Around him, a dozen students cut and styled hair and gave manicures to other veterans, and to people who are homeless.
The Veterans Stand Down event on Saturday was aimed at providing homeless veterans with not only a manicure and hair cut, but the basics — blankets, boots, duffel bags — as well as connecting them with services and benefits, said Chip Taylor, who runs the military assistance program at Jewish Family & Children’s Services of Sarasota-Manatee.
He estimated about 200 people showed up at the event, open to any veteran and the homeless.
Veterans Stand Downs are held across the nation and have been offered annually in Manatee County for years, but this was the second time Sarasota hosted the event.
It coincided with a difficult time for the city, which is struggling to deal with its large homeless population. City officials and service providers have been searching for ways to house people who sleep on the streets, and address the high number of roadside panhandlers at busy intersections, who frequently hold signs saying “veteran.”
To encourage homeless veterans to attend, Taylor said people who know where homeless camps are in Sarasota and Manatee counties were enlisted to help.
He said he was surprised by the number of homeless veterans in the community.
Many people are not aware of the assistance available, said Mark Moulton, 56. He served in the Army and lives in a halfway house in Bradenton.
For Moulton, an initial payment on his own place — the first and last month’s rent — is too expensive. But Saturday he learned of agencies that could help cover the cost.

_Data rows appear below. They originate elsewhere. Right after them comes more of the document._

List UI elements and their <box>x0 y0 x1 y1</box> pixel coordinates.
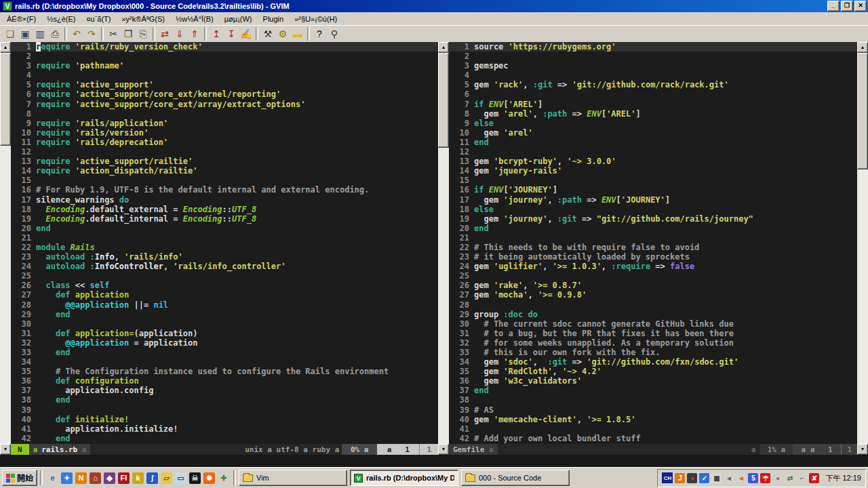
scroll-up-icon[interactable]: ▲ <box>857 42 868 53</box>
code-line[interactable]: 20end <box>449 224 857 233</box>
homesite-quicklaunch-icon[interactable]: ⌂ <box>90 472 101 484</box>
code-line[interactable]: 11require 'rails/deprecation' <box>11 138 438 147</box>
code-line[interactable]: 16if ENV['JOURNEY'] <box>449 185 857 195</box>
menu-edit[interactable]: ½s¿è(E) <box>41 14 81 24</box>
scrollbar-track[interactable] <box>857 169 868 444</box>
display-tray-icon[interactable]: ▦ <box>711 473 722 483</box>
code-line[interactable]: 6require 'active_support/core_ext/kernel… <box>11 89 438 99</box>
code-line[interactable]: 31 # to a bug, but the PR that fixes it … <box>449 329 857 338</box>
code-line[interactable]: 34 gem 'sdoc', :git => 'git://github.com… <box>449 357 857 367</box>
recorder-tray-icon[interactable]: ● <box>687 473 697 483</box>
code-line[interactable]: 19 Encoding.default_internal = Encoding:… <box>11 214 438 224</box>
code-line[interactable]: 26 class << self <box>11 281 438 290</box>
scroll-up-icon[interactable]: ▲ <box>438 42 449 53</box>
code-line[interactable]: 42# Add your own local bundler stuff <box>449 434 857 443</box>
java-tray-icon[interactable]: J <box>675 473 685 483</box>
volume-tray-icon[interactable]: ◄ <box>736 473 746 483</box>
build-tags-button[interactable]: ⚙ <box>275 26 290 41</box>
code-line[interactable]: 12 <box>11 147 438 157</box>
code-line[interactable]: 25 <box>11 271 438 281</box>
code-line[interactable]: 25 <box>449 271 857 281</box>
undo-button[interactable]: ↶ <box>69 26 84 41</box>
sync-tray-icon[interactable]: ⇄ <box>785 473 795 483</box>
code-line[interactable]: 1source 'https://rubygems.org' <box>449 42 857 52</box>
scrollbar-track[interactable] <box>0 146 11 444</box>
code-line[interactable]: 8 gem 'arel', :path => ENV['AREL'] <box>449 109 857 119</box>
avira-tray-icon[interactable]: ☂ <box>760 473 770 483</box>
flash-quicklaunch-icon[interactable]: Fl <box>118 472 130 484</box>
make-button[interactable]: ⚒ <box>260 26 275 41</box>
scrollbar-left[interactable]: ▲ ▼ <box>0 42 11 455</box>
code-line[interactable]: 41 <box>449 424 857 434</box>
cut-button[interactable]: ✂ <box>106 26 121 41</box>
scroll-down-icon[interactable]: ▼ <box>0 444 11 455</box>
print-button[interactable]: ⎙ <box>47 26 62 41</box>
code-line[interactable]: 10require 'rails/version' <box>11 128 438 138</box>
code-line[interactable]: 30 <box>11 319 438 329</box>
ie-quicklaunch-icon[interactable]: e <box>47 472 58 484</box>
code-line[interactable]: 33 # this is our own fork with the fix. <box>449 348 857 357</box>
code-line[interactable]: 24gem 'uglifier', '>= 1.0.3', :require =… <box>449 262 857 271</box>
code-line[interactable]: 34 <box>11 357 438 367</box>
code-line[interactable]: 2 <box>11 52 438 61</box>
code-line[interactable]: 39 <box>11 405 438 415</box>
code-line[interactable]: 18else <box>449 205 857 214</box>
language-indicator[interactable]: CH <box>662 472 673 483</box>
designer-quicklaunch-icon[interactable]: ◆ <box>104 472 115 484</box>
code-line[interactable]: 21 <box>11 233 438 243</box>
code-line[interactable]: 28 <box>449 300 857 310</box>
code-line[interactable]: 21 <box>449 233 857 243</box>
window-quicklaunch-icon[interactable]: ▭ <box>175 472 186 484</box>
code-line[interactable]: 11end <box>449 138 857 147</box>
code-line[interactable]: 30 # The current sdoc cannot generate Gi… <box>449 319 857 329</box>
paste-button[interactable]: ⎘ <box>136 26 151 41</box>
code-line[interactable]: 9else <box>449 119 857 128</box>
task-vim-folder[interactable]: Vim <box>239 470 347 486</box>
code-line[interactable]: 42 end <box>11 434 438 443</box>
scrollbar-thumb[interactable] <box>857 53 868 169</box>
menu-tools[interactable]: ¤u¨ã(T) <box>81 14 116 24</box>
scrollbar-right[interactable]: ▲ ▼ <box>857 42 868 455</box>
code-line[interactable]: 35 # The Configuration instance used to … <box>11 367 438 376</box>
code-line[interactable]: 32 @@application = application <box>11 338 438 348</box>
task-gvim-rails[interactable]: Vrails.rb (D:\dropbox\My D... <box>350 470 458 486</box>
scroll-down-icon[interactable]: ▼ <box>857 444 868 455</box>
mixer-tray-icon[interactable]: ◄ <box>724 473 734 483</box>
code-line[interactable]: 15 <box>449 176 857 185</box>
code-line[interactable]: 7if ENV['AREL'] <box>449 100 857 109</box>
code-line[interactable]: 37 application.config <box>11 386 438 395</box>
open-file-button[interactable]: ❏ <box>3 26 18 41</box>
firefox-quicklaunch-icon[interactable]: ❋ <box>203 472 215 484</box>
find-next-button[interactable]: ⇓ <box>172 26 187 41</box>
key-quicklaunch-icon[interactable]: k <box>132 472 144 484</box>
code-line[interactable]: 12 <box>449 147 857 157</box>
code-line[interactable]: 15 <box>11 176 438 185</box>
code-line[interactable]: 23 autoload :Info, 'rails/info' <box>11 252 438 262</box>
code-line[interactable]: 26gem 'rake', '>= 0.8.7' <box>449 281 857 290</box>
netscape-quicklaunch-icon[interactable]: N <box>75 472 87 484</box>
load-session-button[interactable]: ↥ <box>209 26 224 41</box>
save-all-button[interactable]: ▥ <box>33 26 47 41</box>
code-line[interactable]: 24 autoload :InfoController, 'rails/info… <box>11 262 438 271</box>
code-line[interactable]: 38 end <box>11 395 438 405</box>
menu-help[interactable]: »²§U»¡©ú(H) <box>289 14 342 24</box>
menu-syntax[interactable]: »y²k®ÄªG(S) <box>117 14 171 24</box>
restore-button[interactable]: ❐ <box>841 1 853 12</box>
menu-buffers[interactable]: ½w½Ä°Ï(B) <box>170 14 219 24</box>
code-line[interactable]: 37end <box>449 386 857 395</box>
code-line[interactable]: 27 def application <box>11 290 438 300</box>
code-line[interactable]: 36 gem 'w3c_validators' <box>449 376 857 386</box>
swirl-quicklaunch-icon[interactable]: ʃ <box>146 472 158 484</box>
code-line[interactable]: 5require 'active_support' <box>11 80 438 89</box>
redo-button[interactable]: ↷ <box>84 26 99 41</box>
find-prev-button[interactable]: ⇑ <box>187 26 202 41</box>
code-line[interactable]: 13gem 'bcrypt-ruby', '~> 3.0.0' <box>449 157 857 166</box>
code-line[interactable]: 14require 'action_dispatch/railtie' <box>11 166 438 176</box>
menu-window[interactable]: µøµ¡(W) <box>219 14 258 24</box>
code-line[interactable]: 14gem 'jquery-rails' <box>449 166 857 176</box>
code-line[interactable]: 3gemspec <box>449 61 857 70</box>
close-button[interactable]: ✕ <box>854 1 867 12</box>
skull-quicklaunch-icon[interactable]: ☠ <box>189 472 201 484</box>
code-line[interactable]: 29 end <box>11 310 438 319</box>
save-session-button[interactable]: ↧ <box>224 26 239 41</box>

He will start calling those groups Monday, he said excitedly as he watched a raffle unfold on the Payne Park Auditorium’s stage.

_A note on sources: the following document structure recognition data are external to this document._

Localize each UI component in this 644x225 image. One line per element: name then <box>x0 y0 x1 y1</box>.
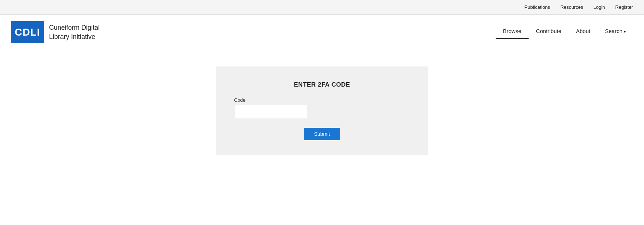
top-bar: Publications Resources Login Register <box>0 0 644 15</box>
main-content: ENTER 2FA CODE Code Submit <box>0 48 644 173</box>
nav-search[interactable]: Search▾ <box>597 26 633 39</box>
nav-contribute[interactable]: Contribute <box>529 26 569 39</box>
topbar-publications[interactable]: Publications <box>525 4 550 10</box>
search-dropdown-arrow: ▾ <box>624 30 626 34</box>
logo-line1: Cuneiform Digital <box>49 24 100 31</box>
submit-button[interactable]: Submit <box>304 128 340 140</box>
logo-line2: Library Initiative <box>49 33 95 40</box>
topbar-login[interactable]: Login <box>593 4 605 10</box>
topbar-resources[interactable]: Resources <box>560 4 583 10</box>
form-title: ENTER 2FA CODE <box>294 81 350 88</box>
main-nav: Browse Contribute About Search▾ <box>496 26 633 39</box>
logo-box[interactable]: CDLI <box>11 21 44 43</box>
nav-about[interactable]: About <box>569 26 597 39</box>
2fa-form-card: ENTER 2FA CODE Code Submit <box>216 66 428 155</box>
code-label: Code <box>234 97 410 103</box>
topbar-register[interactable]: Register <box>615 4 633 10</box>
code-form-group: Code <box>234 97 410 118</box>
code-input[interactable] <box>234 105 307 118</box>
logo-abbr: CDLI <box>15 26 40 38</box>
nav-browse[interactable]: Browse <box>496 26 529 39</box>
logo-section: CDLI Cuneiform Digital Library Initiativ… <box>11 21 100 43</box>
nav-search-label: Search <box>605 28 622 34</box>
main-header: CDLI Cuneiform Digital Library Initiativ… <box>0 15 644 48</box>
logo-text: Cuneiform Digital Library Initiative <box>49 23 100 41</box>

Bikes were being given to winners, who wheeled them off to calls of, “Speech, speech!” from a group of younger vets.
Meanwhile, people were still coming to get haircuts and manicures in the back of the auditorium.
This year, about 50 men and at least five women got hair cuts, and more than 30 men and women got manicures, said Kareen Lynah, one of the 33 cosmetology students from Manatee Technical Institute who helped at the event. The students, mainly juniors and seniors, were volunteering and training for a SkillsUSA contest.

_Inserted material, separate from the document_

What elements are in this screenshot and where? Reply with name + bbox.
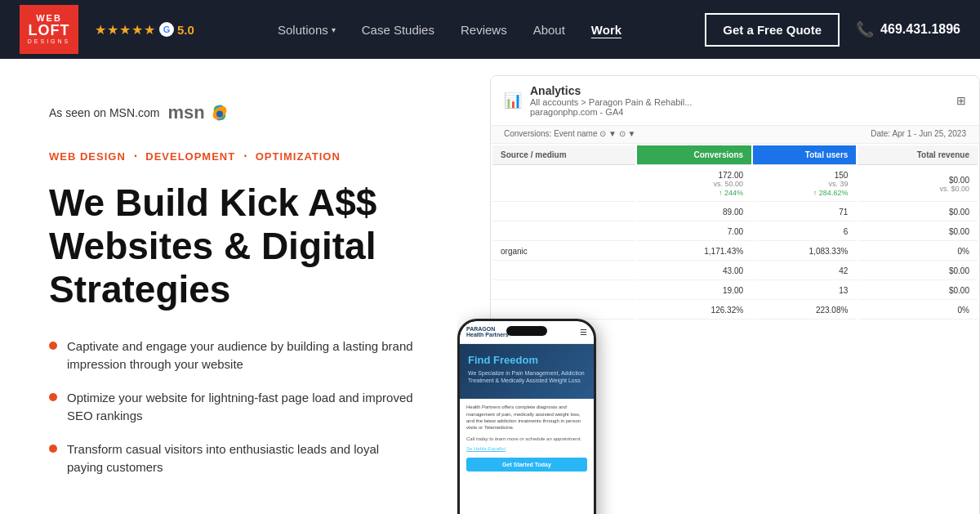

“Last year we got one barber to come and he about cut hair till his arms fell off,” Taylor said. “When you’re poor, one of the biggest things you don’t do is take care of your looks, take care of yourself.”
Jenny Stakley knows first-hand. She is not a veteran but has been homeless in Sarasota for six months. The last time she got her hair cut was at the Resurrection House, a service center for the homeless in Sarasota. The wait there took most of the day, she said.
On Saturday, a student applied a final coat of quick-dry polish to her nails and Stakley smiled. It’s been too long to remember the last time she had her nails painted. As she headed out of the auditorium, Stakley rubbed her damp hands on stained jeans.
Her bright turquoise finger nails shone and her short, blonde hair was newly cut.